__BRIEF__: Among the records that follow, how many lines include the string "ارشد"? Only the number is wanted.

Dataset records
+++++
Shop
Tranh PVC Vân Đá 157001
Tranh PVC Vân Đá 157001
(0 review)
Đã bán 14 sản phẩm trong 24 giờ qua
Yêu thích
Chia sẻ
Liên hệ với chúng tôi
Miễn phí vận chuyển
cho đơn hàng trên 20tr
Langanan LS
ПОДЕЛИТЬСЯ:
+++++
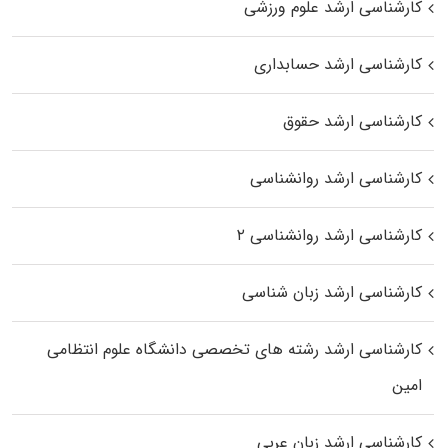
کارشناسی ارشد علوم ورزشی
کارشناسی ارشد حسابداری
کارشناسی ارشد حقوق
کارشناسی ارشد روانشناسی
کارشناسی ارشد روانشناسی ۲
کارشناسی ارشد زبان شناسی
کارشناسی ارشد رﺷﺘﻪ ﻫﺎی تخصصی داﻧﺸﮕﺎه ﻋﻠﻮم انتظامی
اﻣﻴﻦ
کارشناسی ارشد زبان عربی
+++++
__SOLUTION FOR THIS TASK__: 8